▸ **Assignment**: Leaving out any pictures, print the entries that follow exactly as they stand.

[Stored data entries]
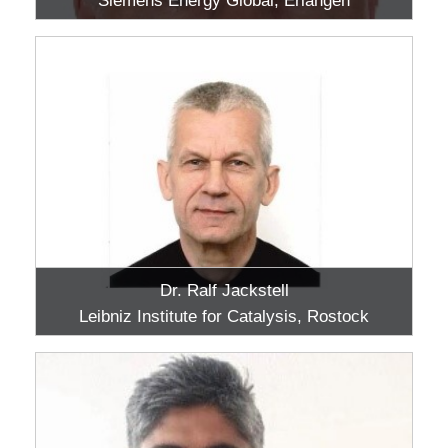
Siemens Energy Global, Erlangen
Dr. Ralf Jackstell
Leibniz Institute for Catalysis, Rostock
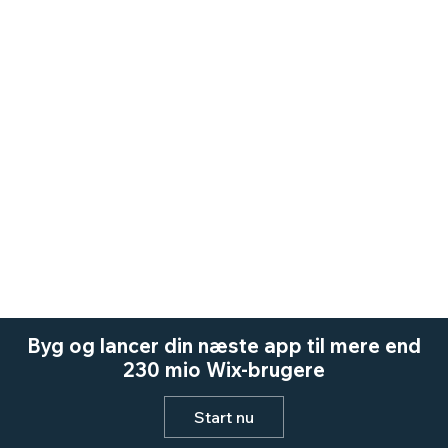
Byg og lancer din næste app til mere end
230 mio Wix-brugere
Start nu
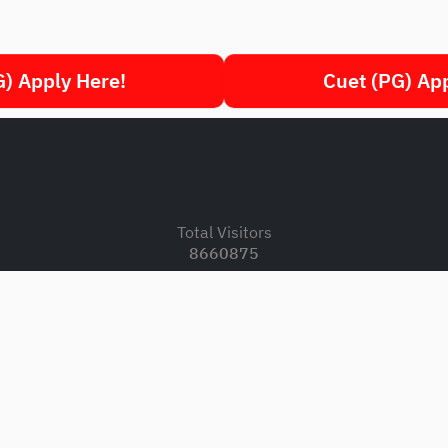
) Apply Here!
Cuet (PG) Ap
.
Total Visitors
8660875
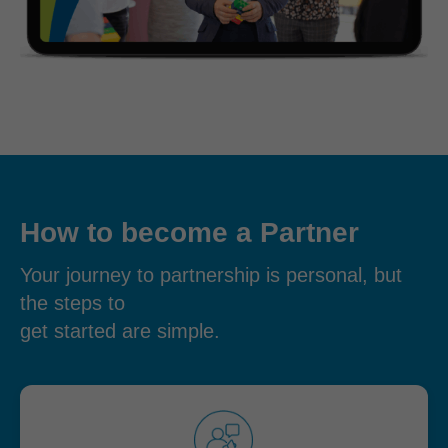
How to become a Partner
Your journey to partnership is personal, but
the steps to
get started are simple.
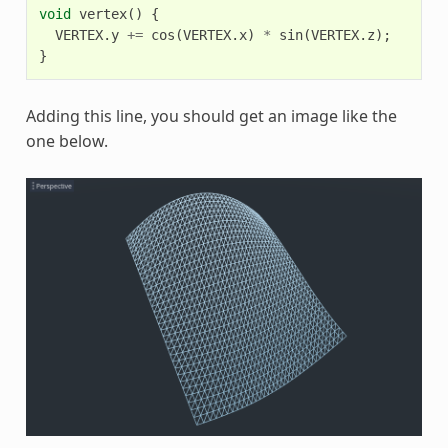
void
vertex
()
{
VERTEX
.
y
+=
cos
(
VERTEX
.
x
)
*
sin
(
VERTEX
.
z
);
}
Adding this line, you should get an image like the
one below.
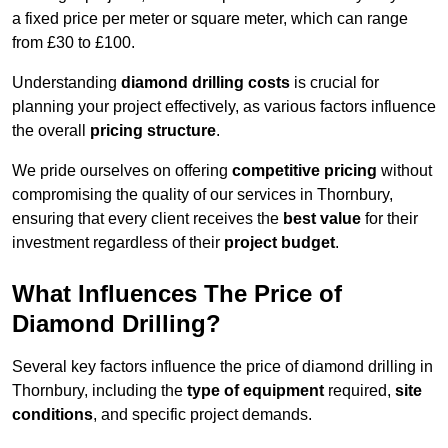
a fixed price per meter or square meter, which can range
from £30 to £100.
Understanding
diamond drilling costs
is crucial for
planning your project effectively, as various factors influence
the overall
pricing structure
.
We pride ourselves on offering
competitive pricing
without
compromising the quality of our services in Thornbury,
ensuring that every client receives the
best value
for their
investment regardless of their
project budget
.
What Influences The Price of
Diamond Drilling?
Several key factors influence the price of diamond drilling in
Thornbury, including the
type of equipment
required,
site
conditions
, and specific project demands.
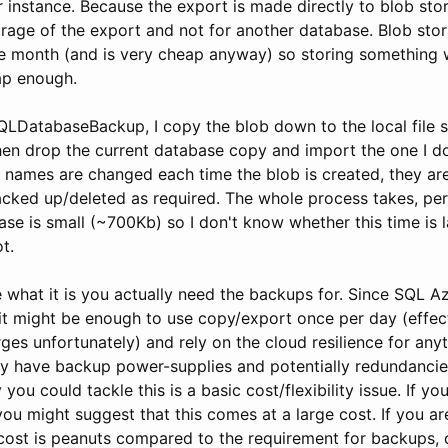
 instance. Because the export is made directly to blob sto
orage of the export and not for another database. Blob sto
e month (and is very cheap anyway) so storing something 
ap enough.
SQLDatabaseBackup, I copy the blob down to the local file 
 then drop the current database copy and import the one I 
e names are changed each time the blob is created, they are
cked up/deleted as required. The whole process takes, pe
se is small (~700Kb) so I don't know whether this time is l
t.
what it is you actually need the backups for. Since SQL Az
 it might be enough to use copy/export once per day (effec
es unfortunately) and rely on the cloud resilience for any
ey have backup power-supplies and potentially redundancie
you could tackle this is a basic cost/flexibility issue. If yo
ou might suggest that this comes at a large cost. If you a
 cost is peanuts compared to the requirement for backups, o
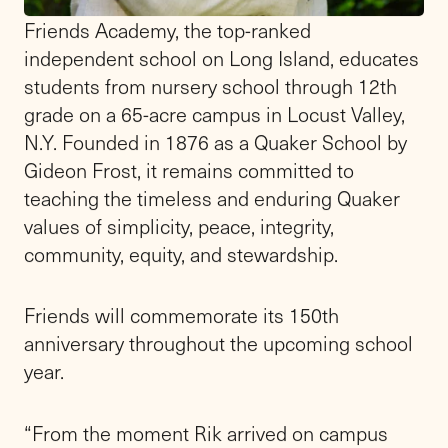
Meet the
Head
of School
"This is a school that I love, with a
mission that I believe in, and a community
that my family and I are grateful to be a part
of." - Alfred (Rik) F. Dugan III
Friends Academy welcomed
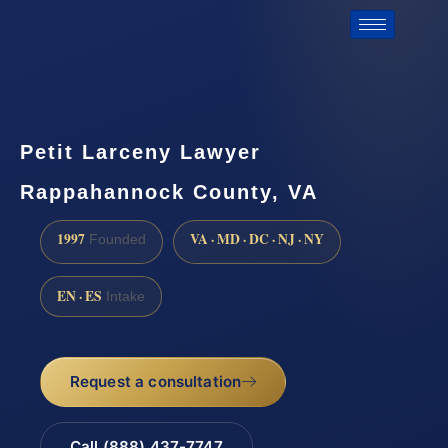
Petit Larceny Lawyer
Rappahannock County, VA
1997
VA · MD · DC · NJ · NY
Founded
EN · ES
Intake
Request a consultation
Call (888) 437-7747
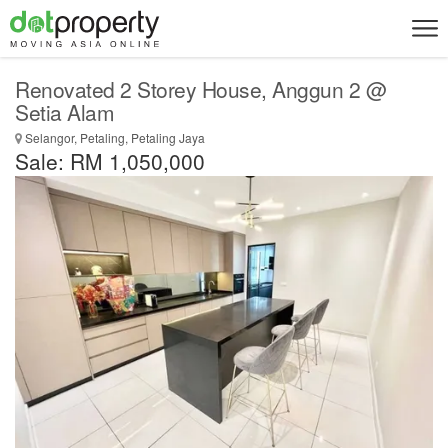
Renovated 2 Storey House, Anggun 2 @
Setia Alam
Selangor, Petaling, Petaling Jaya
Sale: RM 1,050,000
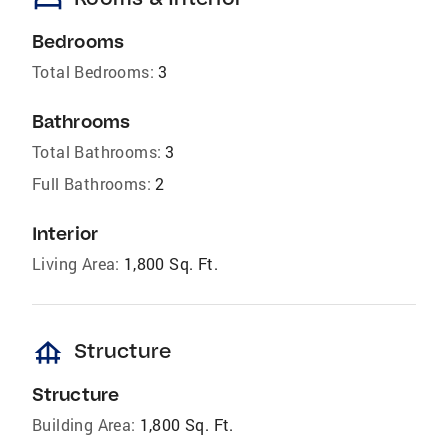
bed
Bedrooms
Total Bedrooms:
3
Bathrooms
Total Bathrooms:
3
Full Bathrooms:
2
Interior
Living Area:
1,800 Sq. Ft.
foundation
Structure
Structure
Building Area:
1,800 Sq. Ft.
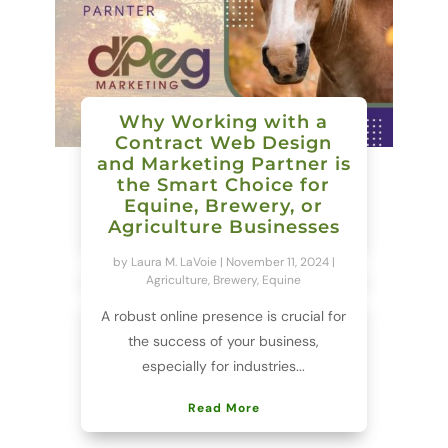
Why Working with a
Contract Web Design
and Marketing Partner is
the Smart Choice for
Equine, Brewery, or
Agriculture Businesses
by
Laura M. LaVoie
|
November 11, 2024
|
Agriculture
,
Brewery
,
Equine
A robust online presence is crucial for
the success of your business,
especially for industries...
Read More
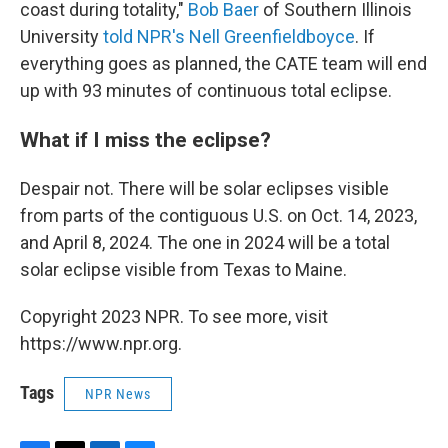
coast during totality,"
Bob Baer
of Southern Illinois
University
told NPR's Nell Greenfieldboyce
. If
everything goes as planned, the CATE team will end
up with 93 minutes of continuous total eclipse.
What if I miss the eclipse?
Despair not. There will be solar eclipses visible
from parts of the contiguous U.S. on Oct. 14, 2023,
and April 8, 2024. The one in 2024 will be a total
solar eclipse visible from Texas to Maine.
Copyright 2023 NPR. To see more, visit
https://www.npr.org.
Tags
NPR News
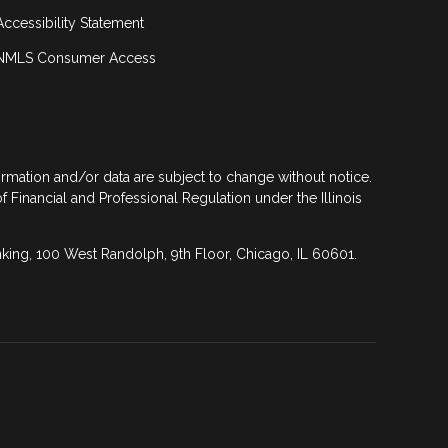
Accessibility Statement
NMLS Consumer Access
formation and/or data are subject to change without notice.
of Financial and Professional Regulation under the Illinois
anking, 100 West Randolph, 9th Floor, Chicago, IL 60601.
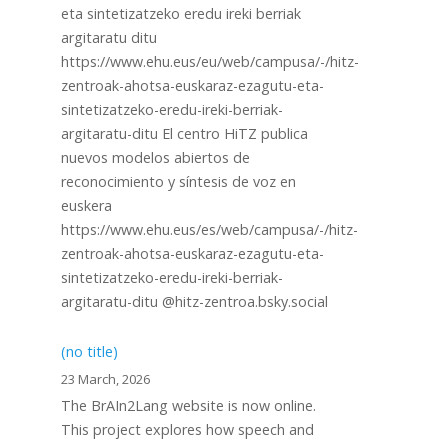
eta sintetizatzeko eredu ireki berriak
argitaratu ditu
https://www.ehu.eus/eu/web/campusa/-/hitz-
zentroak-ahotsa-euskaraz-ezagutu-eta-
sintetizatzeko-eredu-ireki-berriak-
argitaratu-ditu El centro HiTZ publica
nuevos modelos abiertos de
reconocimiento y síntesis de voz en
euskera
https://www.ehu.eus/es/web/campusa/-/hitz-
zentroak-ahotsa-euskaraz-ezagutu-eta-
sintetizatzeko-eredu-ireki-berriak-
argitaratu-ditu @hitz-zentroa.bsky.social
(no title)
23 March, 2026
The BrAIn2Lang website is now online.
This project explores how speech and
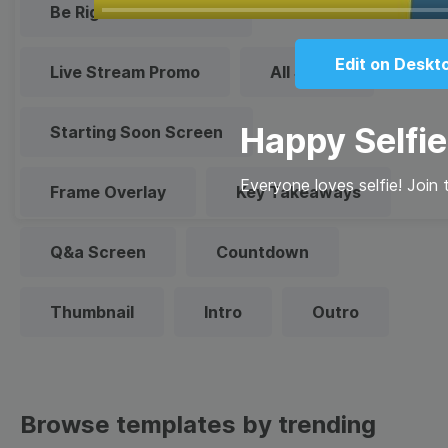
Play
Be Right Back Screen
Edit on Deskt
Live Stream Promo
All Styles
Happy Selfi
Starting Soon Screen
Everyone loves selfie! Join 
Frame Overlay
Key Takeaways
Q&a Screen
Countdown
Thumbnail
Intro
Outro
Browse templates by trending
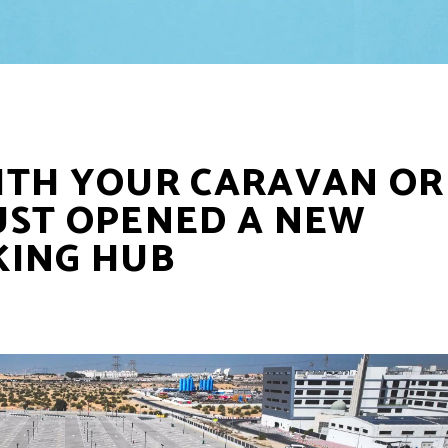
ITH YOUR CARAVAN OR
JUST OPENED A NEW
KING HUB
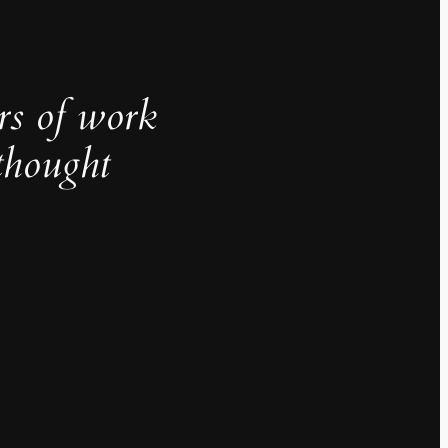
rs of work
thought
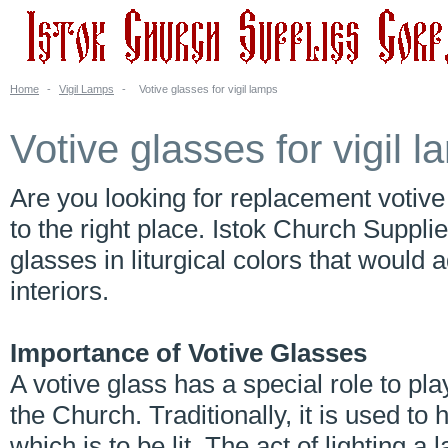
Home
-
Vigil Lamps
-
Votive glasses for vigil lamps
Votive glasses for vigil 
Are you looking for replacement votiv
to the right place. Istok Church Suppli
glasses in liturgical colors that woul
interiors.
Importance of Votive Glasses
A votive glass has a special role to pl
the Church. Traditionally, it is used to 
which is to be lit. The act of lighting 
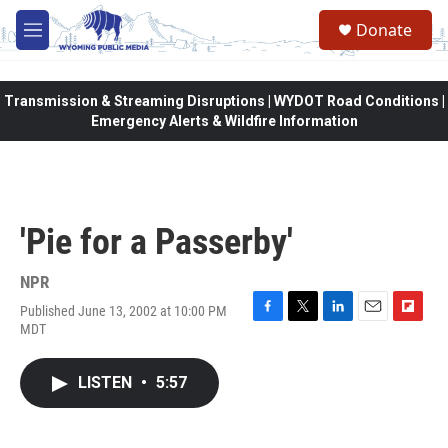
Skip to main content
Donate
M
e
n
u
Transmission & Streaming Disruptions | WYDOT Road Conditions |
Emergency Alerts & Wildfire Information
'Pie for a Passerby'
NPR
Published June 13, 2002 at 10:00 PM
F
T
L
E
F
MDT
a
w
i
m
l
c
i
n
a
i
e
t
k
i
p
LISTEN
•
5:57
b
t
e
l
b
o
e
d
o
o
r
I
a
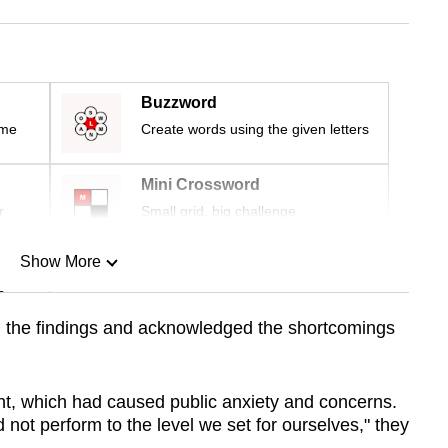
Buzzword
ime
Create words using the given letters
Mini Crossword
r
Small grid, big challenge
Show More
n
the findings and acknowledged the shortcomings
Show Less
ht, which had caused public anxiety and concerns.
id not perform to the level we set for ourselves," they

▸ **The completed task**:
Siemens Energy Global, Erlangen
Dr. Ralf Jackstell
Leibniz Institute for Catalysis, Rostock
Byg og lancer din næste app til mere end
230 mio Wix-brugere
Start nu
) Apply Here!
Cuet (PG) Ap
.
Total Visitors
8660875
How to become a Partner
Your journey to partnership is personal, but
the steps to
get started are simple.
void
vertex
()
{
VERTEX
.
y
+=
cos
(
VERTEX
.
x
)
*
sin
(
VERTEX
.
z
);
}
Adding this line, you should get an image like the
one below.
a fixed price per meter or square meter, which can range
from £30 to £100.
Understanding
diamond drilling costs
is crucial for
planning your project effectively, as various factors influence
the overall
pricing structure
.
We pride ourselves on offering
competitive pricing
without
compromising the quality of our services in Thornbury,
ensuring that every client receives the
best value
for their
investment regardless of their
project budget
.
What Influences The Price of
Diamond Drilling?
Several key factors influence the price of diamond drilling in
Thornbury, including the
type of equipment
required,
site
conditions
, and specific project demands.
 instance. Because the export is made directly to blob sto
orage of the export and not for another database. Blob sto
e month (and is very cheap anyway) so storing something 
ap enough.
SQLDatabaseBackup, I copy the blob down to the local file 
 then drop the current database copy and import the one I 
e names are changed each time the blob is created, they are
cked up/deleted as required. The whole process takes, pe
se is small (~700Kb) so I don't know whether this time is l
t.
what it is you actually need the backups for. Since SQL Az
 it might be enough to use copy/export once per day (effec
es unfortunately) and rely on the cloud resilience for any
ey have backup power-supplies and potentially redundancie
you could tackle this is a basic cost/flexibility issue. If yo
ou might suggest that this comes at a large cost. If you a
 cost is peanuts compared to the requirement for backups, o
Meet the
Head
of School
"This is a school that I love, with a
mission that I believe in, and a community
that my family and I are grateful to be a part
of." - Alfred (Rik) F. Dugan III
Friends Academy welcomed
Petit Larceny Lawyer
Rappahannock County, VA
1997
VA · MD · DC · NJ · NY
Founded
EN · ES
Intake
Request a consultation
Call (888) 437-7747
Renovated 2 Storey House, Anggun 2 @
Setia Alam
Selangor, Petaling, Petaling Jaya
Sale: RM 1,050,000
bed
Bedrooms
Total Bedrooms:
3
Bathrooms
Total Bathrooms:
3
Full Bathrooms:
2
Interior
Living Area:
1,800 Sq. Ft.
foundation
Structure
Structure
Building Area:
1,800 Sq. Ft.
Why Working with a
Contract Web Design
and Marketing Partner is
the Smart Choice for
Equine, Brewery, or
Agriculture Businesses
by
Laura M. LaVoie
|
November 11, 2024
|
Agriculture
,
Brewery
,
Equine
A robust online presence is crucial for
the success of your business,
especially for industries...
Read More
coast during totality,"
Bob Baer
of Southern Illinois
University
told NPR's Nell Greenfieldboyce
. If
everything goes as planned, the CATE team will end
up with 93 minutes of continuous total eclipse.
What if I miss the eclipse?
Despair not. There will be solar eclipses visible
from parts of the contiguous U.S. on Oct. 14, 2023,
and April 8, 2024. The one in 2024 will be a total
solar eclipse visible from Texas to Maine.
Copyright 2023 NPR. To see more, visit
https://www.npr.org.
Tags
NPR News
Accessibility Statement
NMLS Consumer Access
formation and/or data are subject to change without notice.
of Financial and Professional Regulation under the Illinois
anking, 100 West Randolph, 9th Floor, Chicago, IL 60601.
eta sintetizatzeko eredu ireki berriak
argitaratu ditu
https://www.ehu.eus/eu/web/campusa/-/hitz-
zentroak-ahotsa-euskaraz-ezagutu-eta-
sintetizatzeko-eredu-ireki-berriak-
argitaratu-ditu El centro HiTZ publica
nuevos modelos abiertos de
reconocimiento y síntesis de voz en
euskera
https://www.ehu.eus/es/web/campusa/-/hitz-
zentroak-ahotsa-euskaraz-ezagutu-eta-
sintetizatzeko-eredu-ireki-berriak-
argitaratu-ditu @hitz-zentroa.bsky.social
(no title)
23 March, 2026
The BrAIn2Lang website is now online.
This project explores how speech and
Play
Be Right Back Screen
Edit on Deskt
Live Stream Promo
All Styles
Happy Selfi
Starting Soon Screen
Everyone loves selfie! Join 
Frame Overlay
Key Takeaways
Q&a Screen
Countdown
Thumbnail
Intro
Outro
Browse templates by trending
ITH YOUR CARAVAN OR
JUST OPENED A NEW
KING HUB
rs of work
thought
Home
-
Vigil Lamps
-
Votive glasses for vigil lamps
Votive glasses for vigil 
Are you looking for replacement votiv
to the right place. Istok Church Suppli
glasses in liturgical colors that woul
interiors.
Importance of Votive Glasses
A votive glass has a special role to pl
the Church. Traditionally, it is used to 
which is to be lit. The act of lighting 
Skip to main content
Donate
M
e
n
u
Transmission & Streaming Disruptions | WYDOT Road Conditions |
Emergency Alerts & Wildfire Information
'Pie for a Passerby'
NPR
Published June 13, 2002 at 10:00 PM
F
T
L
E
F
MDT
a
w
i
m
l
c
i
n
a
i
e
t
k
i
p
LISTEN
•
5:57
b
t
e
l
b
o
e
d
o
o
r
I
a
Buzzword
ime
Create words using the given letters
Mini Crossword
r
Small grid, big challenge
Show More
n
the findings and acknowledged the shortcomings
Show Less
ht, which had caused public anxiety and concerns.
id not perform to the level we set for ourselves," they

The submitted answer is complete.